Article Details |
Section 56(2) (viia) of the Income Tax Act, 1961 |
Section 56(2) (viia) of the Income Tax Act, 1961 talks about transfer of shares of a closely held company.
This section is applicable if the following conditions are satisfied:
1. Recipient is a firm or a closely held company (a closely held company is a company in which the public are not substantially interested i.e. companies other than listed company)
2. The asset which is received is in the form of shares in a closely held company.
3. These shares are received from any person i.e. company, HUF, individual, firm etc.
4. Such shares are received without consideration or for an inadequate consideration.
If this condition are fulfilled then the difference between the fair value of the shares & the value at which the shares are transferred will be taxable in the hands of the recipient.
If we take an example in this case:
Suppose “X” ltd is a public limited company which is not listed (i.e. public are not substantially interested in this company). Another company “Y” ltd. purchase 5000 shares of “X” ltd from Mr. Z at Rs. 15 per share.

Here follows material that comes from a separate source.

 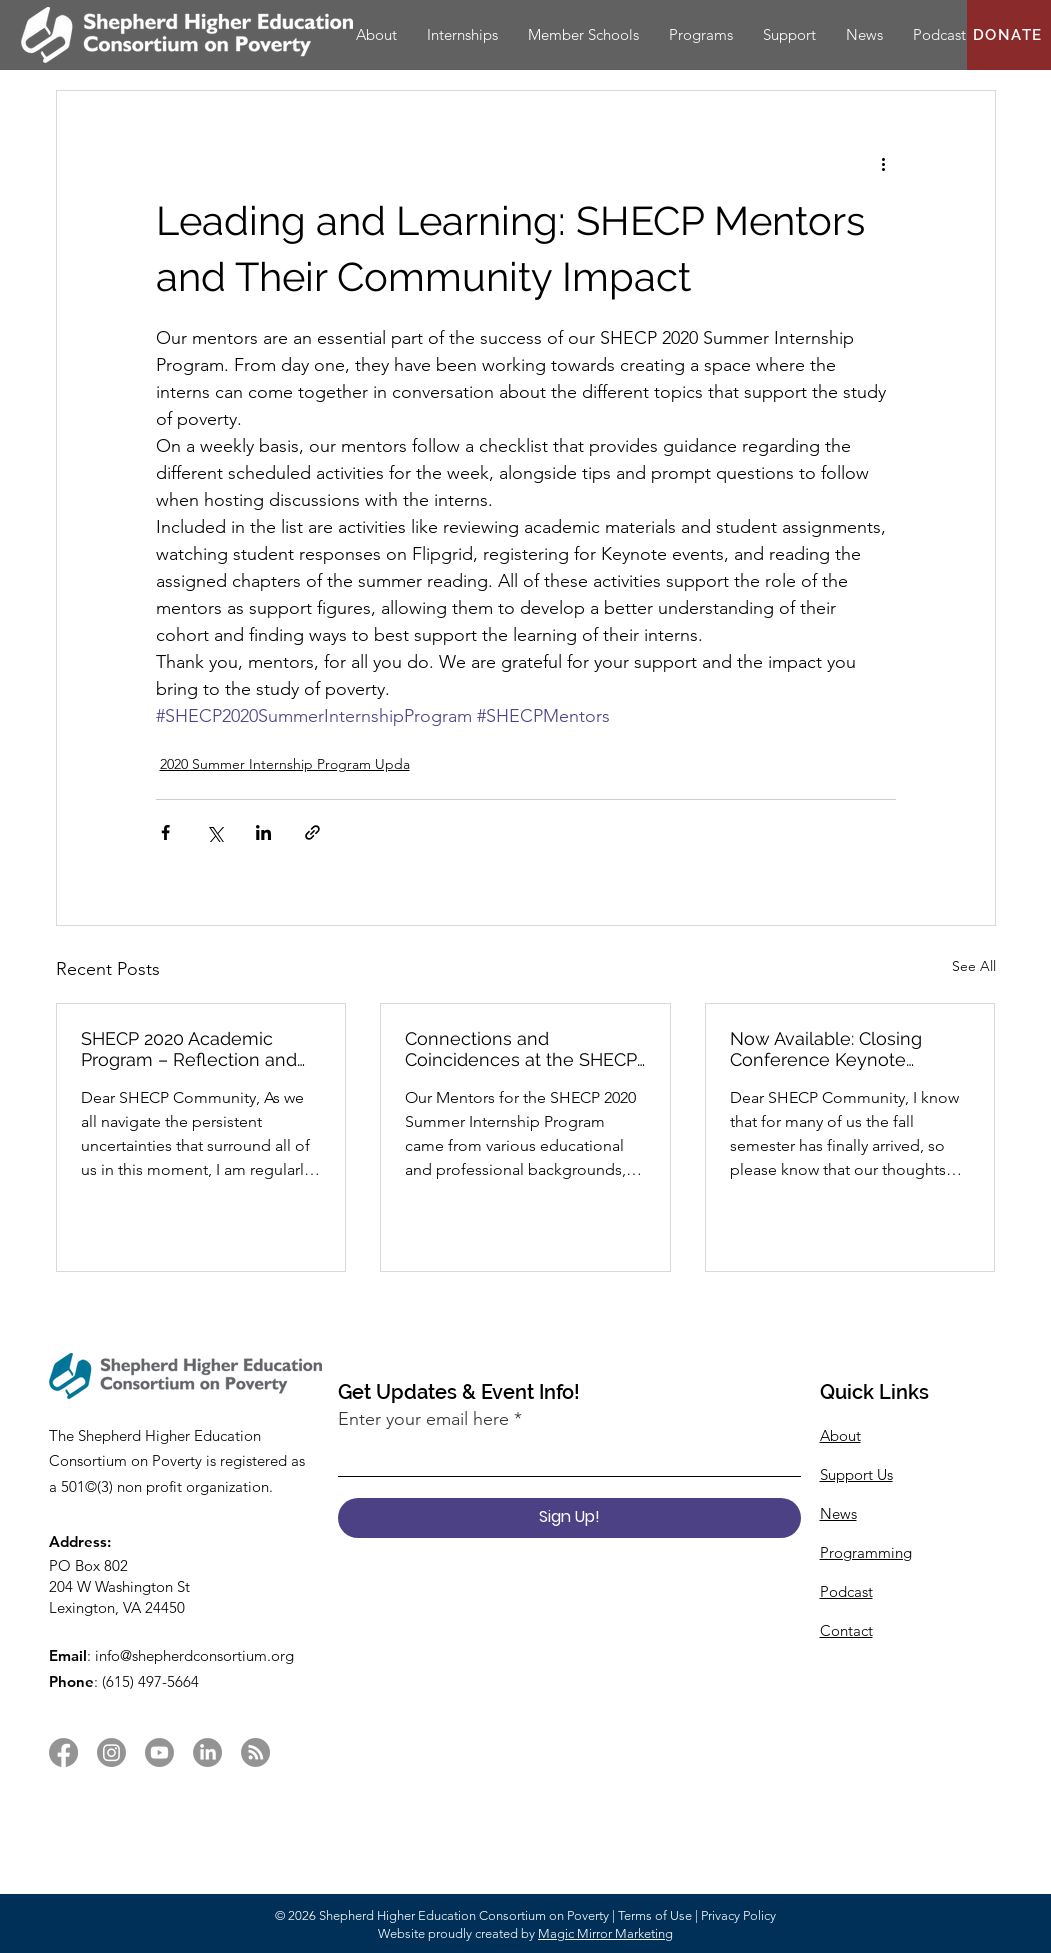 I want to click on [Share via link], so click(x=312, y=832).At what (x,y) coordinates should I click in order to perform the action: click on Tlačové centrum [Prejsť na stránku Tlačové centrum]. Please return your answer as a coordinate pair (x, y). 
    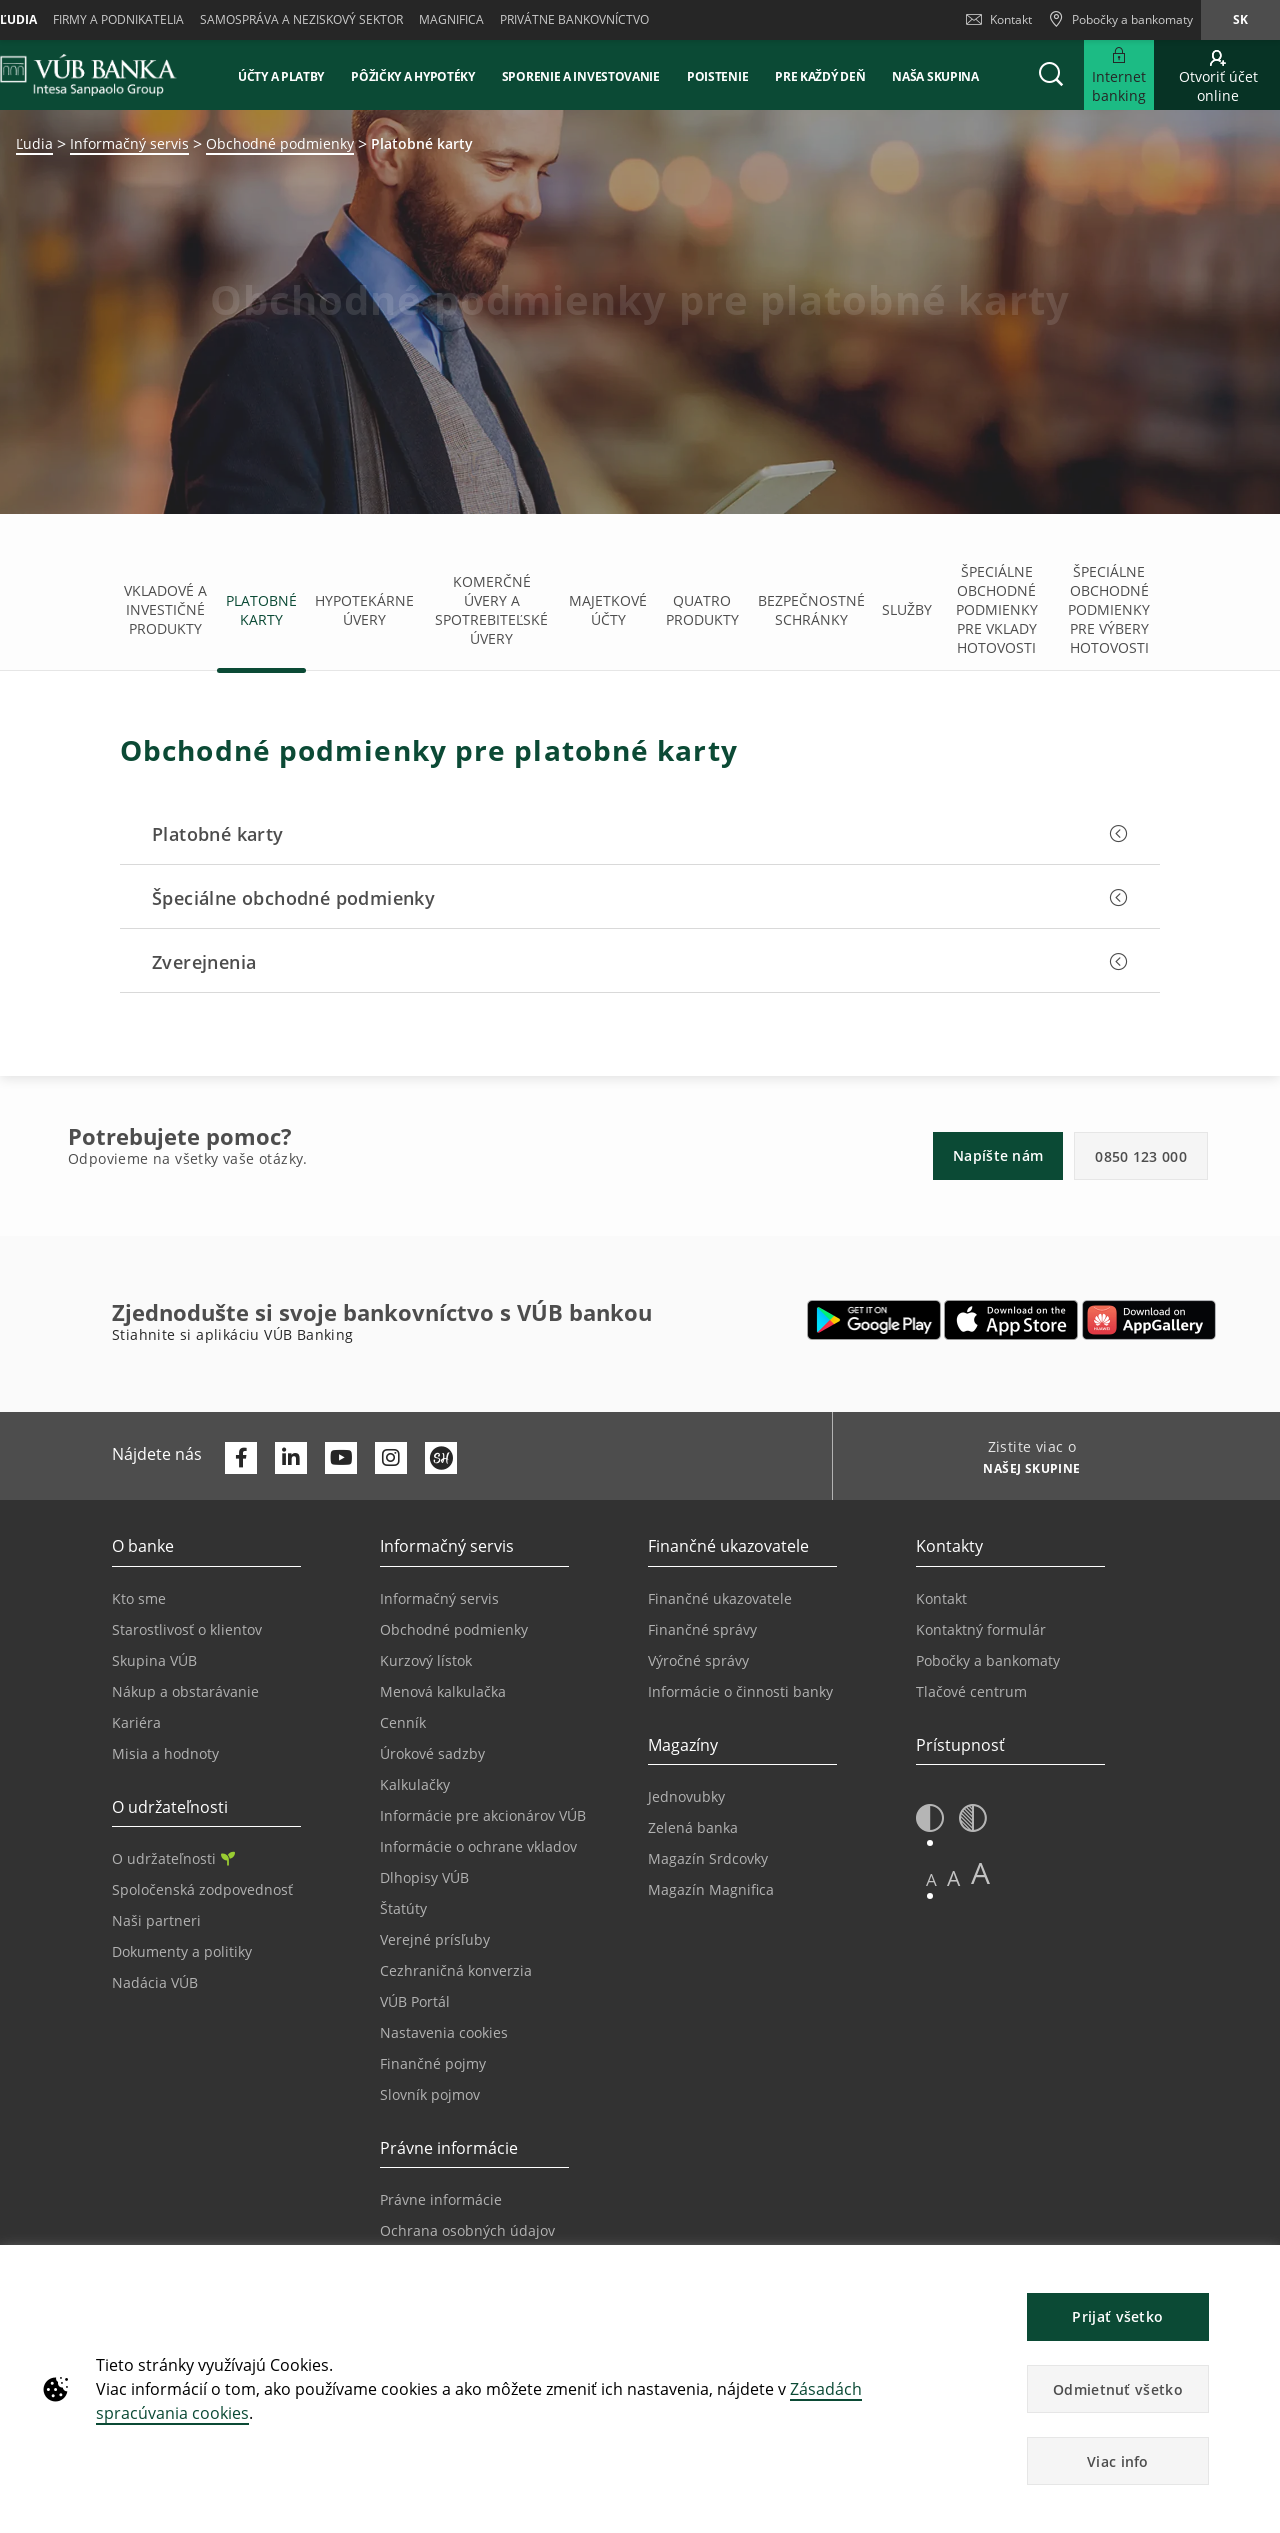
    Looking at the image, I should click on (971, 1691).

The fair value (as calculated) of the shares of “X” ltd is Rs. 30.
In this case Rs 75000 (i.e. 30-15*5000) will straight away be taxable in the hands of Y ltd. ,since it has purchased the shares of an unlisted company (X” ltd.) at a price lower than the fair value of the shares.
Thus we can conclude:
1. That the company whose shares are sold should be an unlisted company private or public & the person purchasing the shares should also be an unlisted company private or public.
2. This clause will not be applicable in case the shares if sold are more than the fair value of the shares. In this example if the shares of “X” ltd are sold more than Rs. 30 then this clause will not be applicable.
3. This clause is not applicable if the shares of a listed company are sold.
4. This clause is also not applicable if the shares are purchased by a listed company.